▶ _Work to be completed_: Working through the lines below, return each one that holds "unit".

━━━━━━━━━━━━━━━━

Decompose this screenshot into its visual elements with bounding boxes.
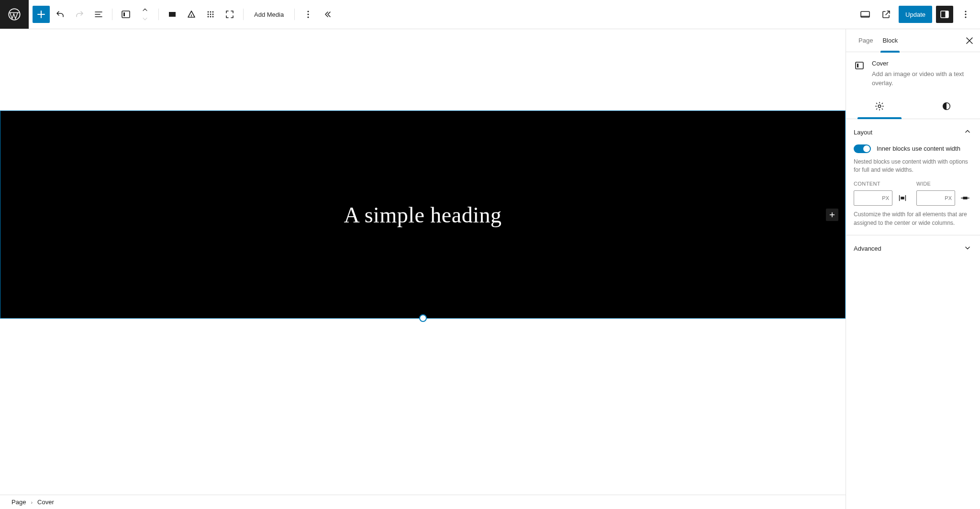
styles-icon — [941, 101, 952, 113]
cover-block[interactable]: A simple heading — [0, 111, 846, 319]
block-title: Cover — [872, 60, 972, 67]
svg-point-8 — [210, 14, 212, 15]
top-toolbar: Add Media Update — [0, 0, 980, 29]
update-button[interactable]: Update — [899, 6, 932, 23]
chevron-up-icon — [963, 127, 972, 138]
svg-point-10 — [208, 16, 209, 18]
block-breadcrumb: Page › Cover — [0, 495, 846, 509]
move-down-button[interactable] — [136, 14, 154, 23]
svg-point-6 — [212, 11, 214, 13]
options-button[interactable] — [957, 6, 974, 23]
svg-rect-18 — [946, 11, 949, 18]
advanced-panel-title: Advanced — [854, 245, 881, 252]
svg-rect-23 — [857, 64, 858, 67]
layout-panel: Layout Inner blocks use content width Ne… — [846, 119, 980, 236]
cover-icon — [854, 60, 865, 71]
block-options-button[interactable] — [300, 6, 317, 23]
layout-help-2: Customize the width for all elements tha… — [854, 210, 972, 227]
align-button[interactable] — [164, 6, 181, 23]
layout-panel-title: Layout — [854, 129, 872, 136]
breadcrumb-current[interactable]: Cover — [37, 498, 54, 506]
add-block-button[interactable] — [33, 6, 50, 23]
content-width-label: CONTENT — [854, 181, 910, 187]
gear-icon — [874, 101, 885, 113]
svg-point-5 — [210, 11, 212, 13]
settings-sidebar-button[interactable] — [936, 6, 953, 23]
layout-panel-header[interactable]: Layout — [854, 127, 972, 138]
svg-point-4 — [208, 11, 209, 13]
svg-point-13 — [308, 11, 309, 12]
toolbar-separator — [243, 9, 244, 20]
add-media-button[interactable]: Add Media — [248, 6, 290, 23]
svg-point-12 — [212, 16, 214, 18]
svg-point-20 — [965, 13, 966, 15]
content-width-icon[interactable] — [895, 191, 910, 205]
collapse-toolbar-button[interactable] — [319, 6, 336, 23]
move-up-button[interactable] — [136, 6, 154, 14]
unit-label: PX — [882, 195, 889, 201]
tab-page[interactable]: Page — [854, 29, 878, 52]
chevron-right-icon: › — [31, 499, 33, 505]
resize-handle[interactable] — [419, 314, 427, 322]
svg-rect-2 — [123, 12, 125, 16]
close-sidebar-button[interactable] — [961, 32, 978, 49]
breadcrumb-root[interactable]: Page — [11, 498, 26, 506]
svg-rect-26 — [901, 197, 904, 200]
svg-rect-22 — [856, 62, 863, 69]
toolbar-separator — [294, 9, 295, 20]
advanced-panel: Advanced — [846, 235, 980, 262]
advanced-panel-header[interactable]: Advanced — [854, 243, 972, 254]
content-width-input[interactable]: PX — [854, 190, 892, 206]
svg-point-14 — [308, 13, 309, 15]
cover-block-icon[interactable] — [117, 6, 134, 23]
toolbar-separator — [112, 9, 112, 20]
view-button[interactable] — [857, 6, 874, 23]
block-description: Add an image or video with a text overla… — [872, 70, 972, 88]
svg-point-24 — [878, 105, 881, 108]
svg-rect-27 — [963, 197, 967, 200]
svg-point-21 — [965, 16, 966, 18]
wordpress-logo-button[interactable] — [0, 0, 29, 29]
tab-block[interactable]: Block — [878, 29, 902, 52]
unit-label: PX — [945, 195, 952, 201]
toggle-full-height-button[interactable] — [202, 6, 219, 23]
document-overview-button[interactable] — [90, 6, 107, 23]
wide-width-input[interactable]: PX — [916, 190, 955, 206]
toolbar-separator — [158, 9, 159, 20]
inner-blocks-toggle-label: Inner blocks use content width — [877, 145, 960, 152]
editor-canvas[interactable]: A simple heading — [0, 29, 846, 495]
svg-point-15 — [308, 16, 309, 18]
svg-point-7 — [208, 14, 209, 15]
add-inner-block-button[interactable] — [826, 209, 838, 221]
content-position-button[interactable] — [183, 6, 200, 23]
svg-rect-1 — [122, 11, 130, 18]
svg-point-11 — [210, 16, 212, 18]
wide-width-label: WIDE — [916, 181, 972, 187]
block-card: Cover Add an image or video with a text … — [846, 52, 980, 96]
undo-button[interactable] — [52, 6, 69, 23]
svg-point-9 — [212, 14, 214, 15]
fullscreen-button[interactable] — [221, 6, 238, 23]
cover-heading[interactable]: A simple heading — [344, 202, 502, 227]
wide-width-icon[interactable] — [958, 191, 972, 205]
svg-point-19 — [965, 11, 966, 12]
chevron-down-icon — [963, 243, 972, 254]
inner-blocks-toggle[interactable] — [854, 144, 871, 153]
svg-rect-3 — [169, 12, 176, 17]
view-page-button[interactable] — [878, 6, 895, 23]
redo-button[interactable] — [71, 6, 88, 23]
styles-subtab[interactable] — [913, 96, 980, 119]
layout-help-1: Nested blocks use content width with opt… — [854, 158, 972, 175]
settings-subtab[interactable] — [846, 96, 913, 119]
settings-sidebar: Page Block Cover Add an image or video w… — [846, 29, 980, 509]
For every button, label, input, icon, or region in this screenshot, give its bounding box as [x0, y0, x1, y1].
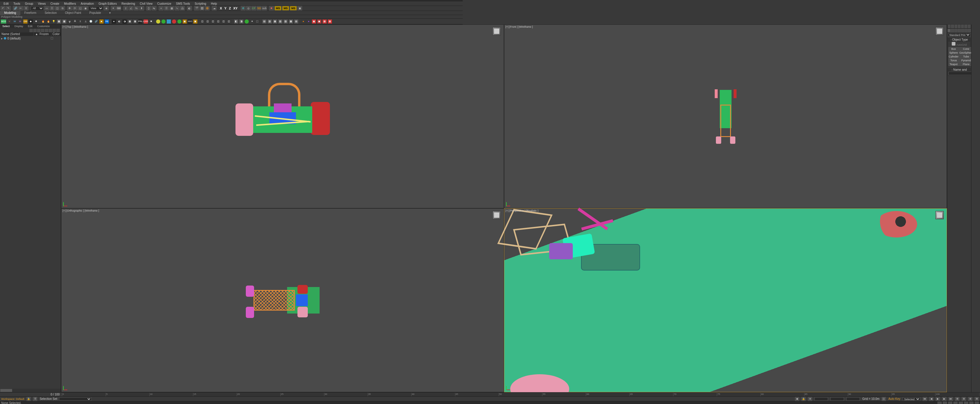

━━━━━━━━━━━━━━━━

▶ _Response_:
unit-label: PX — [882, 195, 889, 201]
unit-label: PX — [945, 195, 952, 201]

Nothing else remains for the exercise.